Rare Books &c. at Auction This Week

Image: Christie's

Medieval astrolabe quadrant offered at Christie's London this week.

A very busy week coming up in the salerooms; here are a few of the auctions I'll be watching.

Things kick off with six sales on Tuesday, December 10:

Illustration Art at Swann Galleries, in 280 lots; these include several illustrations by Ludwig Bemelmans and Edward Gorey.

- At Artcurial, the Max & Béatrice Cointreau Library. The 175 lots are expected to be led by Charles de Saint-Gelais' 1514 translation of Maccabees, estimated at €10,000–15,000. 

- Forum Auctions holds an online sale of Books and Works on Paper, in 231 lots. The top-estimated lots, at £1,000–1,500, are a rare 1778 rebus criticizing British policy toward America, and Rev. George Newenham Wright's plate books China and Hindostan, bound together. There's also a first edition of M. R. James' wonderful Ghost Stories of an Antiquary, estimated at £600–800.

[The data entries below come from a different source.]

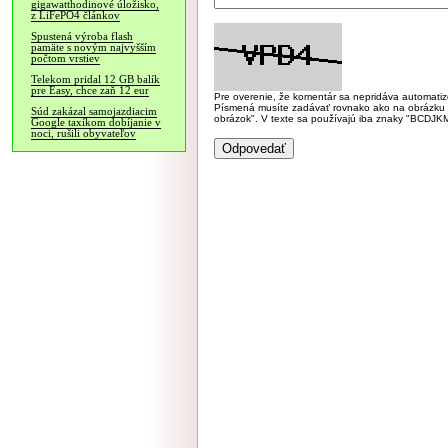
gigawatthodinové úložisko,
z LiFePO4 článkov
Spustená výroba flash
pamäte s novým najvyšším
počtom vrstiev
Telekom pridal 12 GB balík
pre Easy, chce zaň 12 eur
Pre overenie, že komentár sa nepridáva automatizov
Písmená musíte zadávať rovnako ako na obrázku veľk
Súd zakázal samojazdiacim
obrázok". V texte sa používajú iba znaky "BC
Google taxíkom dobíjanie v
noci, rušili obyvateľov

Rare Books & Literature at Fonsie Mealy Auctioneers, in 862 lots. A good selection of interesting Yeats material up for grabs in this one!

- Sotheby's online sale of English Literature, History, Children's Books & Illustrations ends on Tuesday. The 229 lots include a collection of letters between Ian Fleming and his wife Ann (£200,000–300,000), a Shakespeare Second Folio (£70,000–100,000); and a trio of lots estimated at £50,000–70,000: two pieces printed by Wynken de Worde; a first edition of Smith's Wealth of Nations, from the library of the Earls of Haddington; and a working Enigma I machine.

- At Christie's New York, Ansel Adams and the American West: Photographs from the Center for Creative Photography, in 86 lots. 

On Wednesday, December 11, Christie's London sells Important Books, Atlases, Globes & Scientific Instruments from the Collection of Nico and Nanni Israel. The 32 lots include a copy of the 1661 edition of Sir Robert Dudley's Arcano del Mare (£500,000–700,000); a medieval astrolabe quadrant made in southern France around 1300 (£400,000–600,000); and an early Dutch pocket globe attributed to Willem Blaeu (£70,000–100,000).

The second Christie's London sale on Wednesday is Shakespeare and Goethe: Masterpieces of European Literature from the Schøyen Collection. The 79 lots are expected to be led by a Shakespeare Second Folio (£120,000–180,000); a Fourth Folio (£50,000–80,000); a 1683 quarto edition of Hamlet (£60,000–90,000); a collection of William Henry Ireland manuscript Shakespeare forgeries (£4,000–6,000); and a small collection of pedigrees and manuscript notes about the families of Shakespeare and Sir Thomas Phillipps (£3,000–5,000).

Rounding out Christie's sales is 176 lots of Valuable Printed Books & Manuscripts. Robertus Valturius' De re militari (1472), the first book printed with technical illustrations and the first book printed at Verona, rates the top estimate at £170,000–250,000. A copy of Roberts' The Holy Land could fetch £100,000–150,000, as could a copy of Menabrea's "Sketch of the Analytical Engine invented by Charles Babbage," inscribed by the translator Ada Lovelace to Richard Ford. Another copy of Smith's Wealth of Nations is on offer here, at £70,000–100,000. A 1670 Robert Hooke manuscript about the rebuilding of London after the Great Fire is estimated at £40,000–60,000.

Also on Wednesday, Printed Books, Maps & Documents at Dominic Winter Auctioneers, in 525 lots. Notable here is a book from the library of Joachim Rheticus (De cosmographiae rudimentis, 1561), estimated at £5,000–8,000.

On Thursday, December 12, another trio of sales:

Modern Literature & First Editions, Children's, Private Press & Illustrated Books at Dominic Winter Auctioneers, in 368 lots. 

Livres Anciens–XXe Siècle (226 lots) and Éditions Originales du XIXe au XXIe Siècle at ALDE (192 lots).

Finally, on Friday, December 13, Livres Anciens & Modernes at Pierre Bergé, in 150 lots. Max Ernst's Das Schnabelpaar rates the top estimate, at €70,000–80,000.